#### [Extracted information]

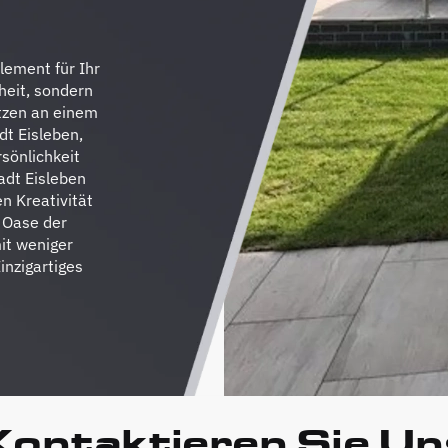
lement für Ihr
heit, sondern
sitzen an einem
dt Eisleben,
sönlichkeit
adt Eisleben
n Kreativität
e Oase der
it weniger
nzigartiges
Kontaktieren Sie Un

#### [Your assignment]
Take the preceding listing and transcribe it exactly, skipping the pictures.

#### [Solved exercise]
lement für Ihr
heit, sondern
sitzen an einem
dt Eisleben,
sönlichkeit
adt Eisleben
n Kreativität
e Oase der
it weniger
nzigartiges
Kontaktieren Sie Un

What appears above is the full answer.